This 1996 Act was part of a Civil Rights concern that as information became more electronically disseminated, it would lead to misuse of that information (U.S. Department of Health and Human Services, 2010). Certainly, one of the benefits of electronic information is that on one hand it is available to a larger number of people, but it is also verifiable on who views that information at what time. This protection, though, is part of the ethics of individual rights. It has, however, affected scholarly research and the ability to perform retrospective, chart-based research and evaluations. One study, in fact, said that HIPAA managed rules led to a 73% decrease in patient accrual, triple the time recruiting patients, and tripling (at least) of mean recruiting costs (Wold and Bennett, 2005). However, despite the few incidents in which the regulation of this information is detrimental, most civil rights advocates praise the legislation -- believing that each individual should control access to not only their bodies, but information about their bodies and conditions as well.
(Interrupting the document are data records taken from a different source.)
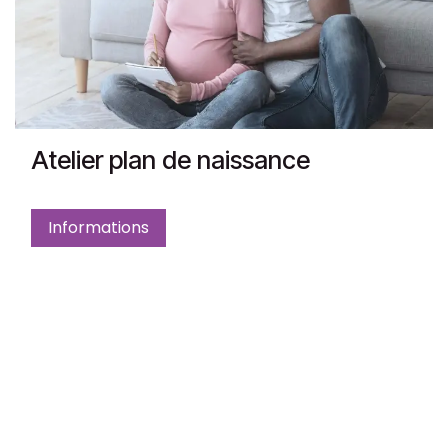
Atelier plan de naissance
Informations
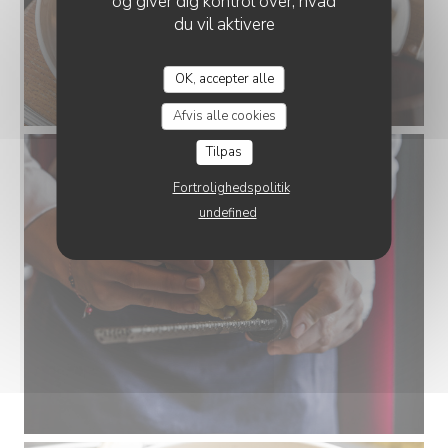
og giver dig kontrol over, hvad
du vil aktivere
OK, accepter alle
Afvis alle cookies
Tilpas
Fortrolighedspolitik
undefined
Too much security and a lockdown of information, and the benefits of immediate access to information and patient benefit will be lost. Too little security and there is an increased potential of fraud. Patients however, have far more trust that healthcare providers will keep their information save, secure, and private for particular use than they do with banks, governmental institutions, employers, or even credit card companies (Shinkman, 2012).
Accuracy
One of the selling points for ERM is that data tends to be more accurate because it is entered only once. This, of course, forces the person doing the initial entry to be even more aware of the issues surrounding the data, but also has some issues relating to privacy concerns. Accuracy of the information is completely dependent upon two major paradigms: the initial set up of the system and the quality and expertise (training) of input personnel. Adopting a four-part program will solve the initial concerns about accuracy, and focusing on appropriate training (see below) will alleviate some of the worry on the second issue. However, a continuous and rigorous training program will be necessary when there are new hires; people have been out of the office for vacations, etc., when there are system upgrades, and the like. Part 1 ensures initial data accuracy for the system; Part 2, the training, Part 3, network implementation and testing of accuracy of information; and Part 4, Ensuring appropriate equipment so that there are no hardware or software issues that cause inaccuracies, down-time, calculation mistakes, etc.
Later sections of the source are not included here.